· 6 min read ·

What a Million-Line Monolith Actually Teaches You

Source: lobsters

The industry spent most of the 2010s treating monoliths as a problem to escape. Then receipts started arriving. Amazon Prime Video published a case study in 2023 describing how they moved a distributed serverless microservices pipeline back toward a single-process architecture and cut costs by 90%. Stack Overflow’s infrastructure lead Nick Craver spent years documenting how the entire Stack Exchange network, handling over a billion page views per month, ran on fewer than a dozen web servers behind a single .NET monolith. DHH wrote “The Majestic Monolith” in 2016 and then followed it up by having his team leave AWS entirely, saving millions per year while keeping their Rails codebase intact.

Against that backdrop, Isaac Lyman’s 113-lesson distillation of scaling a Rails monolith from a small codebase to one million lines reads less like a counterargument and more like a manual. It is a long piece worth reading in full. But the lessons, taken together, point at something specific: the monolith does not fail because of size. It fails because teams do not invest in the infrastructure, discipline, and tooling that large codebases require.

The Module Boundary Problem

The single most important lesson in any large codebase is the one that sounds bureaucratic until you have felt its absence: module boundaries need physical enforcement, not just social convention.

At twenty engineers and eighty thousand lines of code, you can get away with architectural rules that live in a README or a Notion document. At two hundred engineers and a million lines, those rules are violated constantly, not out of malice but because nobody can hold the full dependency graph in their head while under deadline pressure.

Shopify solved this with Packwerk, an open-source static analysis tool that enforces package privacy and dependency direction within a Rails monolith. A package can declare its constants private, specify which other packages may depend on it, and violations surface as CI failures. The key design choice is that enforcement happens at the CI level, not the code review level. A reviewer can miss a violation; a CI gate cannot.

Java teams have ArchUnit, which lets you write architectural rules as test code: “the service layer must not import from the controller layer,” verified on every build. The .NET world uses assembly boundaries as a natural enforcement mechanism. Go has package visibility conventions and tools like go mod graph for visualizing the dependency graph. The specifics differ; the principle is the same across all of them.

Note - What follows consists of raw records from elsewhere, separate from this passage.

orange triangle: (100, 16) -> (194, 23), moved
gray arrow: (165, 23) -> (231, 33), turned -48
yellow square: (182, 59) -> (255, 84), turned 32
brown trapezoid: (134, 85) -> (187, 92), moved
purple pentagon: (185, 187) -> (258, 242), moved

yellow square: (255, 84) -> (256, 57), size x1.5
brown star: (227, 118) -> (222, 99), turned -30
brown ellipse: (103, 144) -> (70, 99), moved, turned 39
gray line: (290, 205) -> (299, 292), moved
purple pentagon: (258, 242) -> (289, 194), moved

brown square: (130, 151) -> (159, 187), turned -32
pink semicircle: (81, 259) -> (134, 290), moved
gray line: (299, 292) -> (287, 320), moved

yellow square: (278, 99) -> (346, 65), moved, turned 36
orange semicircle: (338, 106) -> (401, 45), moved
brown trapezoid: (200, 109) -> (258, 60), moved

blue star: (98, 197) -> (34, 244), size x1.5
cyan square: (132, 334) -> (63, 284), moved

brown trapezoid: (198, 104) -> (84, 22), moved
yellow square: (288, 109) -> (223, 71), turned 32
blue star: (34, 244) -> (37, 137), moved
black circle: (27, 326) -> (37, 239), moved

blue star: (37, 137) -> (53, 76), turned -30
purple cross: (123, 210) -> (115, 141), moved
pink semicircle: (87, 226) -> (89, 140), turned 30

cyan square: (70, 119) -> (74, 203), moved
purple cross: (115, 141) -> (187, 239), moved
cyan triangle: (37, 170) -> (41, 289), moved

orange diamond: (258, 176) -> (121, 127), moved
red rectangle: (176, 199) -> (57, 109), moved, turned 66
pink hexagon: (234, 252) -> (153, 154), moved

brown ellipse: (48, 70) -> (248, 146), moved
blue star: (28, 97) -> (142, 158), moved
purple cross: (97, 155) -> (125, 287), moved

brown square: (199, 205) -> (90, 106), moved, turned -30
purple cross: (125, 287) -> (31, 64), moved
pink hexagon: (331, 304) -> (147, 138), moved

Circular dependencies are particularly destructive at scale because they are nearly impossible to remove once established. Two modules that depend on each other cannot be refactored independently. You cannot extract one to a service, cannot test one in isolation, cannot understand one without understanding the other. Enforcing a directed acyclic graph of module dependencies early, even imperfectly, costs almost nothing compared to untangling cycles after three years of feature development.

Database Migrations Are Permanent

The other place where monolith teams consistently underinvest is migration discipline. At a ten-table database, a poorly written migration is an inconvenience. At five hundred tables with eight years of production data and a team that ships thirty times per week, it is a production incident.

The pattern that works is called Expand/Contract, sometimes called “parallel change.” Removing a column requires three separate deploys, not one. First, add the new column and update writers to populate it (expand). Second, backfill historical data and update readers to use the new structure (migrate). Third, remove the old column only after all readers have been updated and consistency has been verified (contract). This requires more discipline per schema change, but the alternative is either long maintenance windows or corrupted data.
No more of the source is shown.